◆ **Work instruction**: Set down exactly the lines below between the line holding "comprehensive data." and the line holding "National Firearms Commerce and Trafficking", inclusive; no other line belongs in the answer.

[Extracted page text data]
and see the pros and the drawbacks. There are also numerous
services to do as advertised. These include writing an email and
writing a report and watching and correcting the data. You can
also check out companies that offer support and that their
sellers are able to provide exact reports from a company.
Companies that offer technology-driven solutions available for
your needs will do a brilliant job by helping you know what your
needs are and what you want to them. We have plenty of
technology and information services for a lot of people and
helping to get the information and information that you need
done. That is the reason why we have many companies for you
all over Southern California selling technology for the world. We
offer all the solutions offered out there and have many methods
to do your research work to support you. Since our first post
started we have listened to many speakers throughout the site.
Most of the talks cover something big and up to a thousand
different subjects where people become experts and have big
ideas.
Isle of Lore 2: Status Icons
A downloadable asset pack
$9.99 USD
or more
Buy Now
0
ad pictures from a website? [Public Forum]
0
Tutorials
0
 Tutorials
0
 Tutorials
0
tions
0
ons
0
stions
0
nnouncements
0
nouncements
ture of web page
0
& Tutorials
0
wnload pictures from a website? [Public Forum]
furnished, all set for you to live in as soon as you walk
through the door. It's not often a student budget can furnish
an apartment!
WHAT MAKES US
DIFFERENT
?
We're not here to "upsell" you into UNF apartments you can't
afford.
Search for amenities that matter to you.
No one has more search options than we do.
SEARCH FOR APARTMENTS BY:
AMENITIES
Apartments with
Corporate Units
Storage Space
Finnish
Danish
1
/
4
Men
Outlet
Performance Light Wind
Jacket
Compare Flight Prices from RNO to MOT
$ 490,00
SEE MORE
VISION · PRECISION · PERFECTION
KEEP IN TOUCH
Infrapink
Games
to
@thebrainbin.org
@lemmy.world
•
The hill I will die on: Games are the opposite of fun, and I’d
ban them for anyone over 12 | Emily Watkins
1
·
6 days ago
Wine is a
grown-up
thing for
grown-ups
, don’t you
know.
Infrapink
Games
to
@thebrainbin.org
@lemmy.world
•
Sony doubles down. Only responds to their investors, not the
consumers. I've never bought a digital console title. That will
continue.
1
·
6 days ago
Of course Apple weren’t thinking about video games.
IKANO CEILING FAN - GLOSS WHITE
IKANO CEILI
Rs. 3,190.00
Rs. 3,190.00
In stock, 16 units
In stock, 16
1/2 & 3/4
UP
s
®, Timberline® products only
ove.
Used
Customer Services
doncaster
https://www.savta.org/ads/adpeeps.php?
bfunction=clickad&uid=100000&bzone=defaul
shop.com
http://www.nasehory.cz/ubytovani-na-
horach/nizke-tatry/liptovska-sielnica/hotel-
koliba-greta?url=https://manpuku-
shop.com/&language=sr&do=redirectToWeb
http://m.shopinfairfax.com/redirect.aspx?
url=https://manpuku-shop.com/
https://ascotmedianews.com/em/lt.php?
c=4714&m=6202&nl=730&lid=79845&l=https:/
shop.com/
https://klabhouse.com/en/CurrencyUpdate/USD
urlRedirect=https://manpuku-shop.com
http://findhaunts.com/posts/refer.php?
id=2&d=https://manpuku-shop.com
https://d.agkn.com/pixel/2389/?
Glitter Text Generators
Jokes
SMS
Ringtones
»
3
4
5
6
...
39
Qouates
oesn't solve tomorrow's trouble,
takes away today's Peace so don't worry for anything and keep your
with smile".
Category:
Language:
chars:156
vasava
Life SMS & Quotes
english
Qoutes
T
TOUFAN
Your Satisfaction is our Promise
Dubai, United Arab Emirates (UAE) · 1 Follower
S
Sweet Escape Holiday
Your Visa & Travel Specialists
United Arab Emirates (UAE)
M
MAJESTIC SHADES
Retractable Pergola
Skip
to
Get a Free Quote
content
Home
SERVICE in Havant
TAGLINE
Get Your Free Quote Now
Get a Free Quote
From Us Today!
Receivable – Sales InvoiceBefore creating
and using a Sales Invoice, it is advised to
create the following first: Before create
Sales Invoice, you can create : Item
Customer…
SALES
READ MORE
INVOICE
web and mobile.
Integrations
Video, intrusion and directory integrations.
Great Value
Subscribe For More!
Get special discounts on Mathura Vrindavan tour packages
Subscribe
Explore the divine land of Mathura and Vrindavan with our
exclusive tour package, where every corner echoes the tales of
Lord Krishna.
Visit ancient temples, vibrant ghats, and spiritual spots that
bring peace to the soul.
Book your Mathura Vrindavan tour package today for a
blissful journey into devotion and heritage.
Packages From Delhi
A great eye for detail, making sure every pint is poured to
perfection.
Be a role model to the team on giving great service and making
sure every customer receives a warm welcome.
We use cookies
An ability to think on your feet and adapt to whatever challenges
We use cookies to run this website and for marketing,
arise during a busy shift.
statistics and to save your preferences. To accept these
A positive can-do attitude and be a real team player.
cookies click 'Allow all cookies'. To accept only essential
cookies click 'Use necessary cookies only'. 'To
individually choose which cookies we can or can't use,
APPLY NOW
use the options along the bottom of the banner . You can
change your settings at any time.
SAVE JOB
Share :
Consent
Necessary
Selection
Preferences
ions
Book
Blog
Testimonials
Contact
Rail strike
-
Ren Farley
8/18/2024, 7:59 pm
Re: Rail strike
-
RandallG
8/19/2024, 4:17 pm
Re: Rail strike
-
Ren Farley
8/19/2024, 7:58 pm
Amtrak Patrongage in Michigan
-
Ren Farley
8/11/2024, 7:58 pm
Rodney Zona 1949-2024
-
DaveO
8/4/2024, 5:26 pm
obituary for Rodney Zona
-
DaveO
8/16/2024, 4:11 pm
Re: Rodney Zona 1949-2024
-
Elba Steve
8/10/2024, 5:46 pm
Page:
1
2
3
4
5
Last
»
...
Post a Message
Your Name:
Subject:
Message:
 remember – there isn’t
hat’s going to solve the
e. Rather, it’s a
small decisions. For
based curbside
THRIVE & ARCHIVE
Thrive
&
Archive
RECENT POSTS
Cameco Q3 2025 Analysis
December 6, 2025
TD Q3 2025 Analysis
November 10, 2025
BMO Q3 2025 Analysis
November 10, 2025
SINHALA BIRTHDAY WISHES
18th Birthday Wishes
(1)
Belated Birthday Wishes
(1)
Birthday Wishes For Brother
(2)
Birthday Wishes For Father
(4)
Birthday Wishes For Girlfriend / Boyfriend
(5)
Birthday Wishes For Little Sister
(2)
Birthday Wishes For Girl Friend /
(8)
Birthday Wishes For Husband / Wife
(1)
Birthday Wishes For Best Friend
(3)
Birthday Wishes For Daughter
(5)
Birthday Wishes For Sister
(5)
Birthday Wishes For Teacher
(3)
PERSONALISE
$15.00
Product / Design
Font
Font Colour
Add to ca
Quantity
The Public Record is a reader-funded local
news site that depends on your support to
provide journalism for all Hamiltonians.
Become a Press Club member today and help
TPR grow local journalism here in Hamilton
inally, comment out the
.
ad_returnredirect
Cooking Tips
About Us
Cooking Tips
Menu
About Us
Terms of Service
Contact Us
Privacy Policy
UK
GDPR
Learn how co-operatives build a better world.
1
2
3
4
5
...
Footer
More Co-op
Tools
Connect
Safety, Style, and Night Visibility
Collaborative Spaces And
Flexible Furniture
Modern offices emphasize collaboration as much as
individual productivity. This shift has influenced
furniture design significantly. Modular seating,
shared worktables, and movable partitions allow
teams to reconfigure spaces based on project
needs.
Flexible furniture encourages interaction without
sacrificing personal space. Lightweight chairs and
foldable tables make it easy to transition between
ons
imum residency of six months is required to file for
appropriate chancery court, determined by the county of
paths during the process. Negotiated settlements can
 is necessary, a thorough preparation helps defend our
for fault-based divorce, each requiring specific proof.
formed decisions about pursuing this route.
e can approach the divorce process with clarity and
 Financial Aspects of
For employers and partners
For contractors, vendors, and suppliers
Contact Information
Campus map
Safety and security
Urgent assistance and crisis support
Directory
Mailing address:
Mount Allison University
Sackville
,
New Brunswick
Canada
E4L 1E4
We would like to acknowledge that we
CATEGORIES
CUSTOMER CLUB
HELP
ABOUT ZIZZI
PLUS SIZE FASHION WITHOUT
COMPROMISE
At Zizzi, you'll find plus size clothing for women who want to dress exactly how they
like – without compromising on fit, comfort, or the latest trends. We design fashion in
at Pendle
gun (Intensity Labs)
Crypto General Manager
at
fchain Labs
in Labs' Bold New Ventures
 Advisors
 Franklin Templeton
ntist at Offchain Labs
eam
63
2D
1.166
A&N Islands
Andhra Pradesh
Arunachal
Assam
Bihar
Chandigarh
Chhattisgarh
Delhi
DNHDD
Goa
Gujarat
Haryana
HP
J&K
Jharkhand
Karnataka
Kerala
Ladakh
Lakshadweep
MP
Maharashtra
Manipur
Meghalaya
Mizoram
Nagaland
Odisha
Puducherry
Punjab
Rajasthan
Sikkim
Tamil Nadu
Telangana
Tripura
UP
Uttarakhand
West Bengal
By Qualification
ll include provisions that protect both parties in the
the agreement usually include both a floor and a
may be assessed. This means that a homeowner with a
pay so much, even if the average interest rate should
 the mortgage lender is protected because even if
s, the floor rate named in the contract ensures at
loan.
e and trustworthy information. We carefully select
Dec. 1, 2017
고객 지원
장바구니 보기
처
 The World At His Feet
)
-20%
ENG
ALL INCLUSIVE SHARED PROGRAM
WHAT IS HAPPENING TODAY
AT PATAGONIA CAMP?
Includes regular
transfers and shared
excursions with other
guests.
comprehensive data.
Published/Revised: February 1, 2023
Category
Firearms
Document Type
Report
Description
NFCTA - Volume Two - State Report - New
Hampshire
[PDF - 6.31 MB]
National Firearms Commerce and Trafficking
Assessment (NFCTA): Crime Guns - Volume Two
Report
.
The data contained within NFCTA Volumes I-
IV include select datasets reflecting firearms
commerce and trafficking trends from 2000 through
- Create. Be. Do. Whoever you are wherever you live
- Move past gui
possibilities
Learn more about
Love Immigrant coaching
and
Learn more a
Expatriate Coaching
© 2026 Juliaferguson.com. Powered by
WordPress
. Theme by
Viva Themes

◆ **Your solution**:
comprehensive data.
Published/Revised: February 1, 2023
Category
Firearms
Document Type
Report
Description
NFCTA - Volume Two - State Report - New
Hampshire
[PDF - 6.31 MB]
National Firearms Commerce and Trafficking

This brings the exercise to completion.